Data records

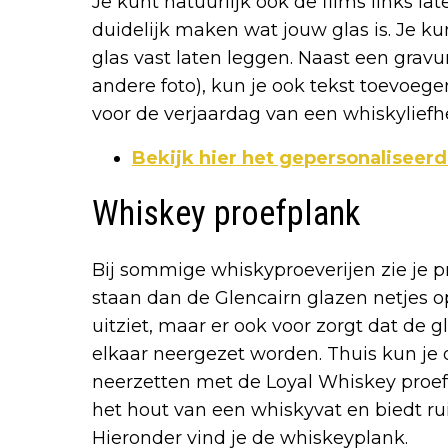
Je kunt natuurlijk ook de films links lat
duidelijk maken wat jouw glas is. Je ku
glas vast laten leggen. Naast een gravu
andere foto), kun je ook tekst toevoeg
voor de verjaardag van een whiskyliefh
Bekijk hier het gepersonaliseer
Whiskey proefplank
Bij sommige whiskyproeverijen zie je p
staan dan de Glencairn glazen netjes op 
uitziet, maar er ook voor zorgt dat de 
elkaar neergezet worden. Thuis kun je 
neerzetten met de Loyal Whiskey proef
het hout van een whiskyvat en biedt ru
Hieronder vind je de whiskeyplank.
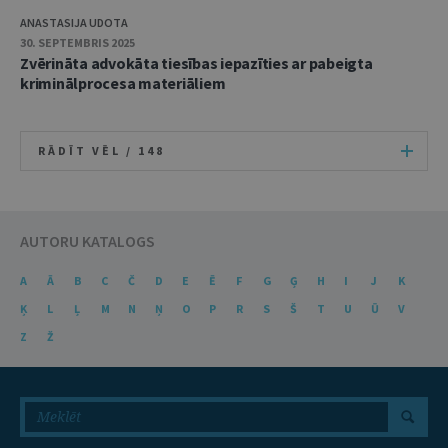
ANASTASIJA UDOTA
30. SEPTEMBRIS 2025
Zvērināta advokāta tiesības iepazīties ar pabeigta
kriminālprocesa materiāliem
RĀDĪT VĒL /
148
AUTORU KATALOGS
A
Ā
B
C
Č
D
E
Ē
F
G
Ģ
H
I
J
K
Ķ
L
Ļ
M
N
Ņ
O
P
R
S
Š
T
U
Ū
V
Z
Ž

▸ AIM OF THE EXERCISE
From the records above, return each line that has the string "voor".

▸ RESPONSE TO THE TASK
voor de verjaardag van een whiskyliefh
uitziet, maar er ook voor zorgt dat de 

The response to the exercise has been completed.